Before the two Section 202(c) orders this year, two were issued in 2017, and only six were issued between 2000 and 2015:
- On June 16, 2017, a 202(c) emergency order was issued authorizing Dominion Energy Virginia to operate Yorktown Units 1 and 2 only as needed and as determined by PJM that generation from those units was needed in order to address reliability needs. Dominion was legally barred from operating the Yorktown units beginning in April due to the Environmental Protection Agency’s Mercury and Air Toxics Standards (MATS) rule, which limits emissions of mercury and toxic acidic gases from power plants. The units previously had special permission to remain on standby to mitigate the risk of blackouts in the region.

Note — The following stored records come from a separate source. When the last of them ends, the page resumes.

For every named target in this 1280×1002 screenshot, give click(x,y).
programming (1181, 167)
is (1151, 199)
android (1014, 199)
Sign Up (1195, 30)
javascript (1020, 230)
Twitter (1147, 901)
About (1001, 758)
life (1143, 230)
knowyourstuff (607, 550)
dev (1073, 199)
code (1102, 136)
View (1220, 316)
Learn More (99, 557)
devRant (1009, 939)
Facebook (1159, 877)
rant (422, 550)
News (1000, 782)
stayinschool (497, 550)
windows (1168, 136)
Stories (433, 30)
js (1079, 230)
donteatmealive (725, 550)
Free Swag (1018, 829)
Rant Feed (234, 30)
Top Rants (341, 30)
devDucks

- On April 14, 2017, an order was issued authorizing Grand River Dam Authority (GRDA), a state-owned utility in Oklahoma, to operate its Unit No. 1 at the Grand River Energy Center (GREC) as needed to provide dynamic reactive power support in the GRDA service area until replacement generation capacity at GREC became available (the replacement unit was a POWER Top Plant in 2017). As POWER reported, that order was the DOE’s first to keep open a power plant that had been slated for shutdown under the MATS rule in a bid to secure electric reliability.
- On Sept. 14, 2008, the DOE issued an order in response to Hurricane Ike to allow CenterPoint Energy to temporarily connect electricity lines to restore power to Entergy Gulf States Inc., as well as electric cooperatives and municipal customers within the state of Texas.
- On September 28, 2005, the DOE issued an order in response to the massive devastation caused by Hurricane Rita, which further exacerbated the dire condition caused by Hurricane Katrina.
- On Aug. 24, 2005, in response to a decision by Mirant Corp. to cease generation of electricity at its Potomac River Generating Station, the District of Columbia Public Service Commission requested that the Secretary of Energy issue an emergency order requiring the operation of the facility in order to ensure compliance with reliability standards for the central D.C. area.
- On Aug. 14, 2003, in response to a blackout on that day in the Northeast and Upper Midwest, as well as portion of Canada, the DOE issued an order directing New York Independent System Operator and ISO New England to require Cross-Sound Cable Co. to operate the Cross-Sound Cable and related facilities.
- On Aug. 16, 2002, due to concerns regarding the availability of electricity on Long Island in the state of New York, the DOE issued an order directing Cross-Sound Cable Co. to operate the Cross-Sound Cable from Connecticut to Long Island and related facilities.
- The DOE’s first-ever Section 202(c) order was issued on Dec. 14, 2000, in response to the California energy crisis. The order required a group of power generators to provide power to CAISO if it was unable to acquire adequate supply in the market. That order was also unique in that, though it expired on Dec. 21, 2000, a new order with the same terms was issued on Jan. 11, 2001, which was extended to Feb. 7, 2001.